Bislang hat der HSV in diesem Sommer nur wenige Transfers getätigt. Neben dem fest verpflichteten Dänen Albert Grönbaek, der zuvor von Stade Rennes ausgeliehen war, kam Abwehrspieler Kofi Amoako vom Zweitligisten Dynamo Dresden. Ein weiterer Neuzugang steht offenbar kurz bevor: Der französische Mittelfeldspieler Martin Adeline vom Erstliga-Aufsteiger ESTAC Troyes soll den Kader verstärken. Offiziell bestätigt ist der Transfer jedoch noch nicht. Trainer Polzin äußerte sich nach dem Training vielsagend über den 22-Jährigen: «Fest steht, dass er etwas mitbringt, was wir noch nicht haben.»

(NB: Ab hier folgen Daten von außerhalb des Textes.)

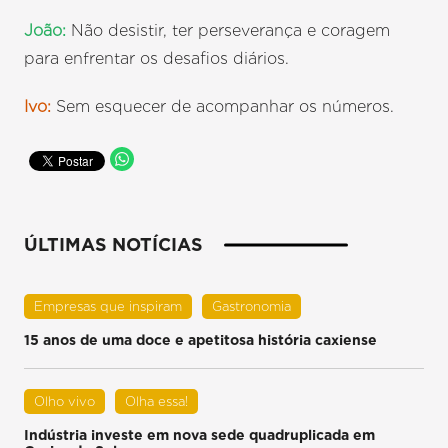
João:
Não desistir, ter perseverança e coragem
para enfrentar os desafios diários.
Ivo:
Sem esquecer de acompanhar os números.
ÚLTIMAS NOTÍCIAS
Empresas que inspiram
Gastronomia
15 anos de uma doce e apetitosa história caxiense
Olho vivo
Olha essa!
Indústria investe em nova sede quadruplicada em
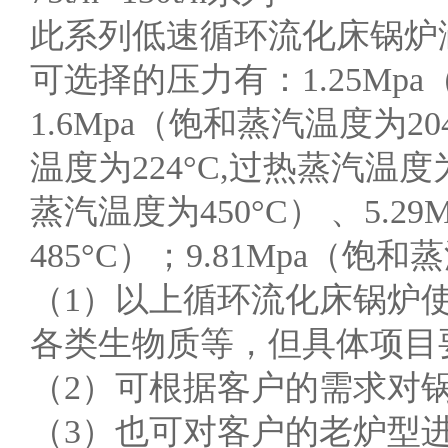
此系列低速循环流化床锅炉涵盖有：75
可选择的压力有：1.25Mpa
1.6Mpa（饱和蒸汽温度为20
温度为224°C,过热蒸汽温度为
蒸汽温度为450°C） 、5.2
485°C）；9.81Mpa（饱和
（1）以上循环流化床锅炉
各类生物质等，但具体项目
（2）可根据客户的需求对
（3）也可对客户的老炉型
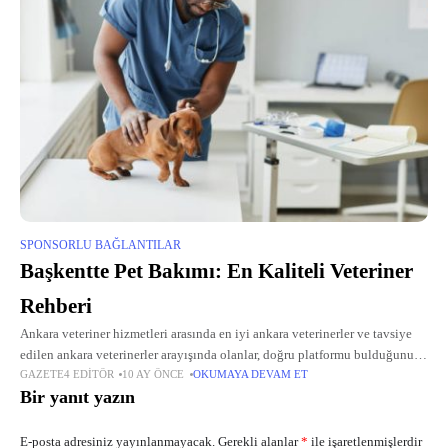
SPONSORLU BAĞLANTILAR
Başkentte Pet Bakımı: En Kaliteli Veteriner
Rehberi
Ankara veteriner hizmetleri arasında en iyi ankara veterinerler ve tavsiye
edilen ankara veterinerler arayışında olanlar, doğru platformu bulduğunuza
GAZETE4 EDITÖR
10 AY ÖNCE
OKUMAYA DEVAM ET
emin olabilirsiniz. Başkentteki yoğun yaşam temposunda, evcil
Bir yanıt yazın
hayvanlarınızın ani sağlık sorunlarında hızlı
E-posta adresiniz yayınlanmayacak.
Gerekli alanlar
*
ile işaretlenmişlerdir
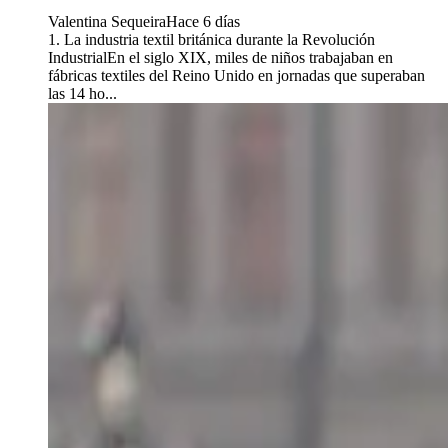
Valentina Sequeira
Hace 6 días
1. La industria textil británica durante la Revolución
IndustrialEn el siglo XIX, miles de niños trabajaban en
fábricas textiles del Reino Unido en jornadas que superaban
las 14 ho...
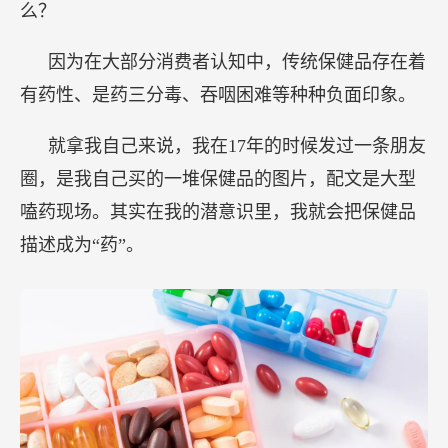
么？
因为在大部分消费者认知中，传统保健品存在着
有药性、是药三分毒、吞咽困难等种种负面印象。
就拿我自己来说，我在17年的时候发过一条朋友
圈，是我自己买的一堆保健品的图片，配文是大型
嗑药现场。其实在我的潜意识里，我就会把保健品
描述成为“药”。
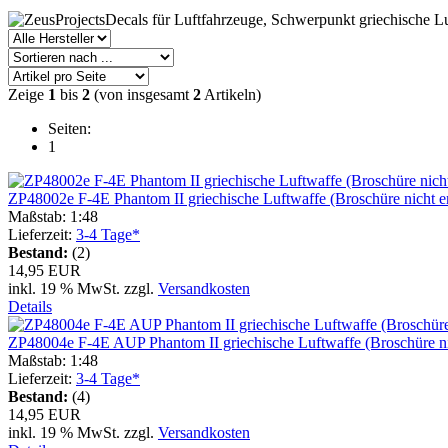
Decals für Luftfahrzeuge, Schwerpunkt griechische L
Zeige
1
bis
2
(von insgesamt
2
Artikeln)
Seiten:
1
ZP48002e F-4E Phantom II griechische Luftwaffe (Broschüre nicht en
Maßstab: 1:48
Lieferzeit:
3-4 Tage*
Bestand:
(2)
14,95 EUR
inkl. 19 % MwSt. zzgl.
Versandkosten
Details
ZP48004e F-4E AUP Phantom II griechische Luftwaffe (Broschüre nic
Maßstab: 1:48
Lieferzeit:
3-4 Tage*
Bestand:
(4)
14,95 EUR
inkl. 19 % MwSt. zzgl.
Versandkosten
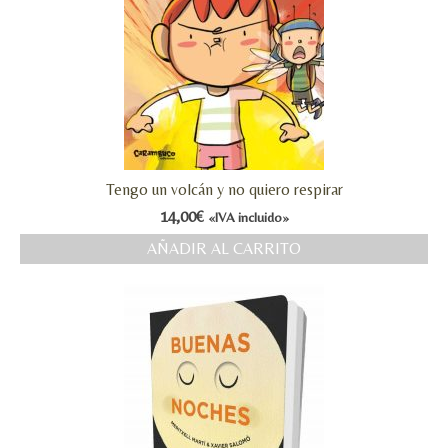
Tengo un volcán y no quiero respirar
14,00
€
«IVA incluido»
AÑADIR AL CARRITO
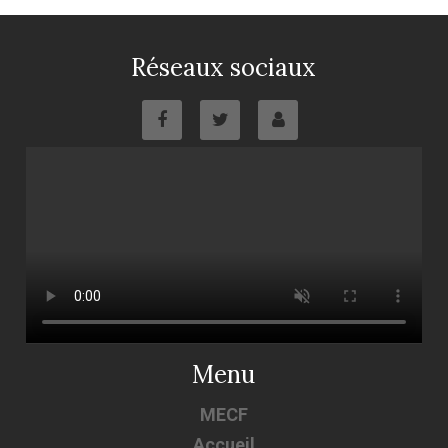
Réseaux sociaux
Menu
MECF
Accueil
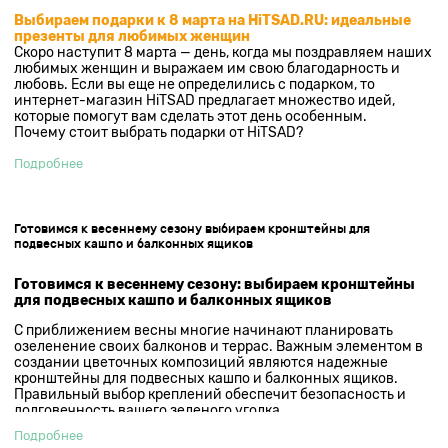
Выбираем подарки к 8 марта на HiTSAD.RU: идеальные
презенты для любимых женщин
Скоро наступит 8 марта — день, когда мы поздравляем наших
любимых женщин и выражаем им свою благодарность и
любовь. Если вы еще не определились с подарком, то
интернет-магазин HiTSAD предлагает множество идей,
которые помогут вам сделать этот день особенным.
Почему стоит выбрать подарки от HiTSAD?
Подробнее
Готовимся к весеннему сезону выбираем кронштейны для
подвесных кашпо и балконных ящиков
Готовимся к весеннему сезону: выбираем кронштейны
для подвесных кашпо и балконных ящиков
С приближением весны многие начинают планировать
озеленение своих балконов и террас. Важным элементом в
создании цветочных композиций являются надежные
кронштейны для подвесных кашпо и балконных ящиков.
Правильный выбор креплений обеспечит безопасность и
долговечность вашего зеленого уголка.
Подробнее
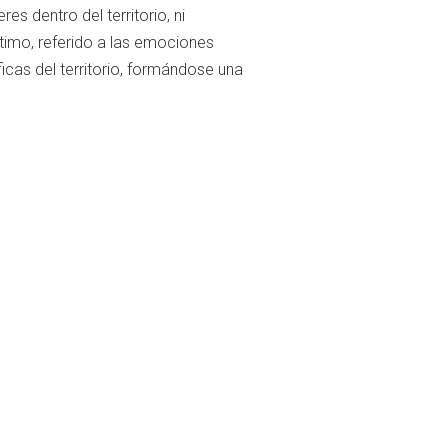
s dentro del territorio, ni
timo, referido a las emociones
as del territorio, formándose una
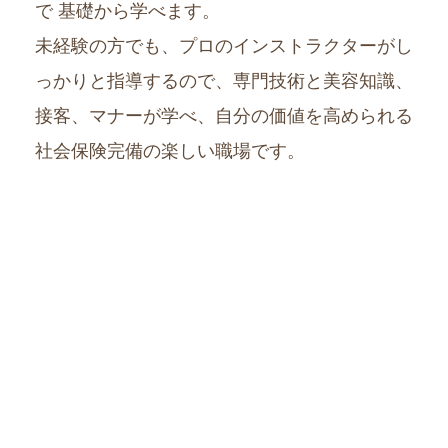
で 基礎から学べます。
未経験の方でも、プロのインストラクターがし
っかりと指導するので、専門技術と美容知識、
接客、マナーが学べ、自分の価値を高められる
社会保険完備の楽しい職場です。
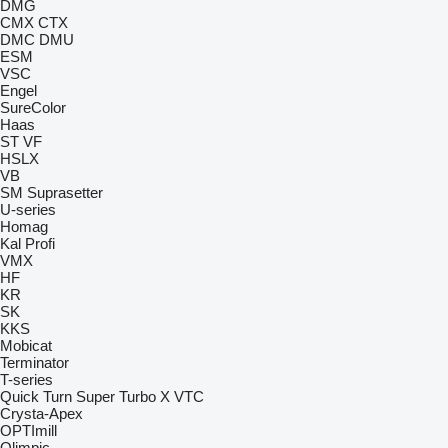
DMG
CMX
CTX
DMC
DMU
ESM
VSC
Engel
SureColor
Haas
ST
VF
HSLX
VB
SM
Suprasetter
U-series
Homag
Kal
Profi
VMX
HF
KR
SK
KKS
Mobicat
Terminator
T-series
Quick Turn
Super Turbo X
VTC
Crysta-Apex
OPTImill
Olimpic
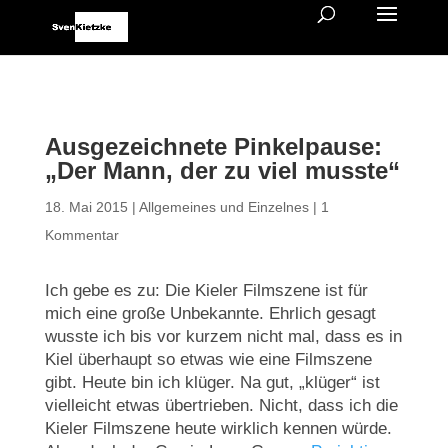
Ausgezeichnete Pinkelpause:
„Der Mann, der zu viel musste“
18. Mai 2015
|
Allgemeines und Einzelnes
|
1
Kommentar
Ich gebe es zu: Die Kieler Filmszene ist für
mich eine große Unbekannte. Ehrlich gesagt
wusste ich bis vor kurzem nicht mal, dass es in
Kiel überhaupt so etwas wie eine Filmszene
gibt. Heute bin ich klüger. Na gut, „klüger“ ist
vielleicht etwas übertrieben. Nicht, dass ich die
Kieler Filmszene heute wirklich kennen würde.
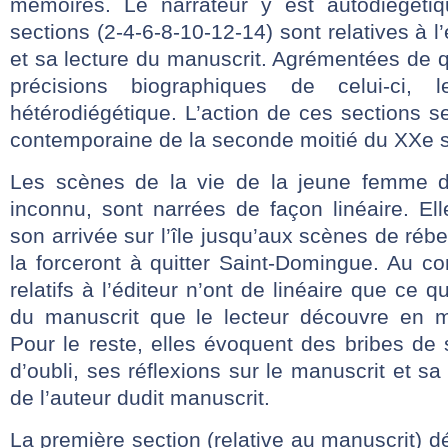
mémoires. Le narrateur y est autodiégétiq
sections (2-4-6-8-10-12-14) sont relatives à 
et sa lecture du manuscrit. Agrémentées de 
précisions biographiques de celui-ci, 
hétérodiégétique. L’action de ces sections 
contemporaine de la seconde moitié du XXe s
Les scènes de la vie de la jeune femme d
inconnu, sont narrées de façon linéaire. El
son arrivée sur l’île jusqu’aux scènes de rébel
la forceront à quitter Saint-Domingue. Au co
relatifs à l’éditeur n’ont de linéaire que ce q
du manuscrit que le lecteur découvre en 
Pour le reste, elles évoquent des bribes de
d’oubli, ses réflexions sur le manuscrit et s
de l’auteur dudit manuscrit.
La première section (relative au manuscrit) déc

Angesichts der bislang verhaltenen Transferaktivitäten zeigt sich Polzin gelassen. «Wir wissen genau, was wir wollen, mit welcher Art und Weise wir Fußball spielen wollen», sagte der Coach. Er erinnerte an die vergangene Saison, als der HSV ebenfalls lange auf Verstärkungen wartete und am Ende mit einem souveränen Klassenverbleib belohnt wurde. Der Verein war in der abgelaufenen Spielzeit als 13. der Tabelle ins Ziel gekommen und hatte sich damit nach dem Aufstieg in der Vorsaison stabilisiert.

Die Vorbereitung setzt der HSV nun mit einem weiteren Trainingslager fort. Von kommenden Sonntag bis zum 25. Juli wird sich das Team in Oberlängenfeld in Österreich auf die neue Spielzeit vorbereiten. Auf dem Weg dorthin bestreitet die Mannschaft am Samstag um 19.00 Uhr ein Testspiel bei Rapid Wien. Dieses Spiel soll nicht nur der Formfindung dienen, sondern auch Gelegenheit bieten, die taktischen Vorgaben von Polzin weiter zu verfeinern.

Die Fans des HSV hoffen, dass der Verein in den kommenden Wochen noch weitere Transfers tätigt, um den Kader für die Herausforderungen der Bundesliga zu rüsten. Polzin betonte jedoch, dass Geduld gefragt sei und der Verein nicht überstürzt handeln werde. Die Erfahrung des Vorjahres, als der HSV trotz später Verpflichtungen eine stabile Saison spielte, gibt dem Trainer und der sportlichen Leitung Rückendeckung.

Der HSV startet in seine zweite Saison nach der Rückkehr in die Bundesliga. Nach dem Aufstieg im Jahr 2024 gelang dem Verein in der vergangenen Spielzeit der Klassenerhalt. Nun soll der Kader gezielt verstärkt werden, um sich in der Liga weiter zu etablieren. Die kommenden Wochen werden zeigen, ob der HSV seine Transferstrategie erfolgreich umsetzen kann.